These days, investors are far from excited.

In the four-day period (two days before and two days after a company’s earnings release), S&P 500 companies that reported positive earnings surprises saw their stock prices increase by just 0.1%. This is well below the five-year average of 1.1%.

S&P 500 companies that reported earnings below estimates saw their stock prices drop 2.7% in the four-day period. This was a bigger decline than the five-year average of -2.4%.

At its core, this trend is saying that investors aren’t very optimistic. They haven’t really been buying stocks of companies that have shown solid earnings. They have also been punishing companies that have been underperforming.

Go back a few years and they were buying anything and everything. Revenue and profits didn’t matter at all.

Mark these words: this tells us that a stock market crash could become a likely scenario.

Investors Are Ditching Stocks

This isn’t all; it looks like investors have been ditching stocks.
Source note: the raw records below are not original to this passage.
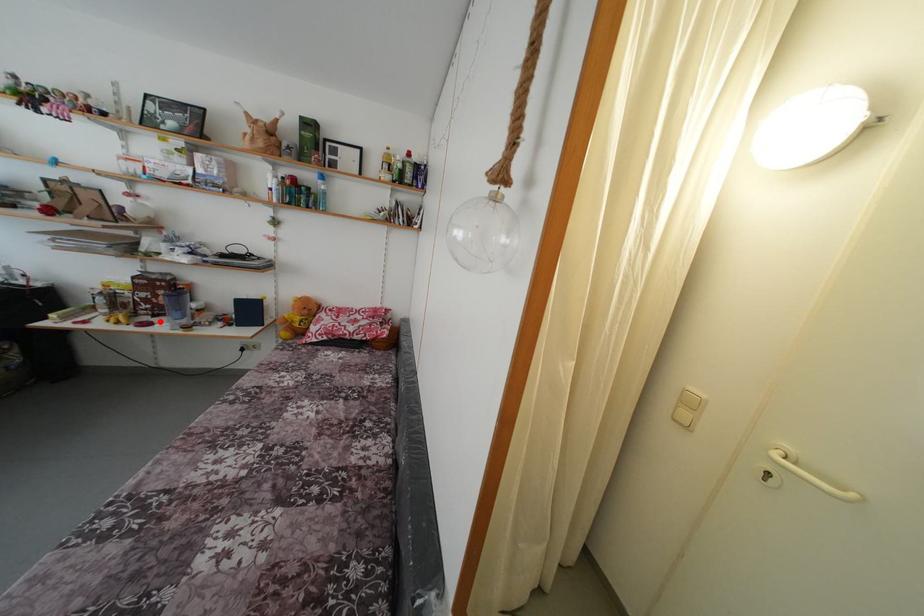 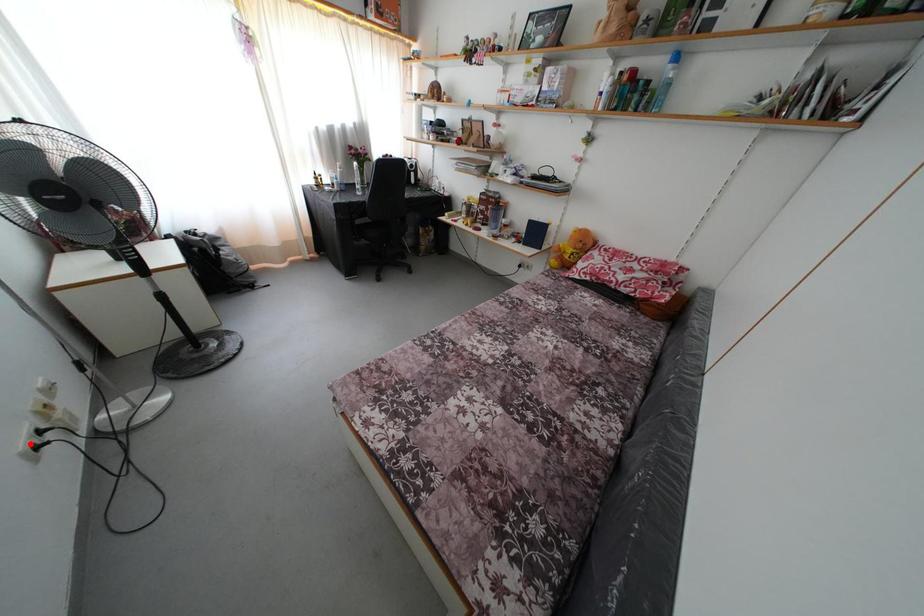 I am providing you with two images of the same scene from different viewpoints. A red point is marked on the first image and another point is marked on the second image. Are the points marked in image1 and image2 representing the same 3D position?

No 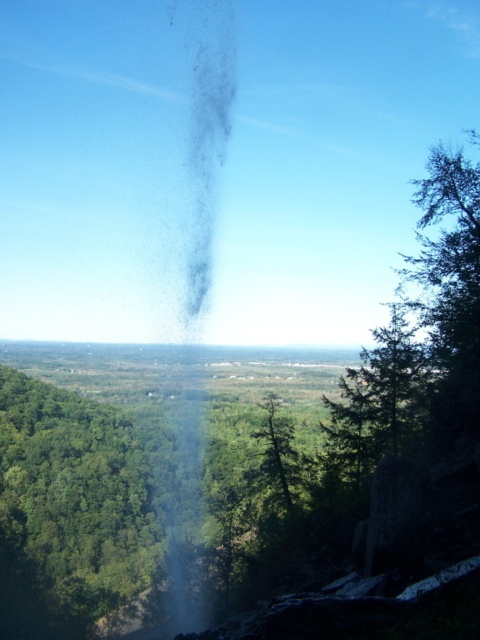 Question: Among these points, which one is farthest from the camera?

Choices:
 (A) (16, 416)
 (B) (283, 461)
 (C) (182, 444)

Answer: (C)

Question: In this image, where is green leafy tree at left located relative to green matte tree at center?

Choices:
 (A) below
 (B) above

Answer: (A)

Question: Can you confirm if smoketransparentat center is smaller than green matte tree at center?

Choices:
 (A) yes
 (B) no

Answer: (B)

Question: Among these points, which one is nearest to the camera?

Choices:
 (A) (210, 177)
 (B) (267, 460)

Answer: (B)

Question: Does green leafy tree at left come behind green matte tree at center?

Choices:
 (A) no
 (B) yes

Answer: (B)

Question: Based on their relative distances, which object is nearer to the smoketransparentat center?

According to the Investment Company Institute (ICI), long-term U.S. stocks, mutual funds, and exchange-traded funds (ETFs) witnessed withdrawals of almost $52.9 billion between January and March of this year. (Source: “Long-Term Mutual Fund and Exchange-Traded Fund (ETF) Flows,” Investment Company Institute, last accessed May 22, 2018.)

Looking at the weekly data, in April another $8.3 billion were taken out of long-term U.S. stocks, mutual funds, and ETFs.

Are investors anticipating some sort of a stock market crash?

Don’t Get Complacent if You Are Looking to Buy the Dip

Dear reader, key stock indices have had a solid run to the upside over the last few years.

Thanks to easy money and low interest rates from the Federal Reserve, everyone jumped in to buy stocks.

Even companies on the key stock indices became stock pickers; they bought back their own stocks by a very large amount. In 2017, they bought back $519.4 billion worth of their own stocks. (Source: “S&P 500 Q4 2017 Buybacks Rose 6.0% to $137.0 Billion; Full-Year 2017 Fell 3.2% to $519.4 Billion,” PR Newswire, March 21, 2018.)

This amount of money is larger than the gross domestic product (GDP) of a lot of countries.

Looking at how investors have been behaving regarding the earnings surprises, and with withdrawals from mutual funds and ETFs, it’s clear that the excitement isn’t there.

Know this: once the excitement disappears, a stock market crash could follow. Don’t get too complacent if you are “buying the dip” in key stock indices.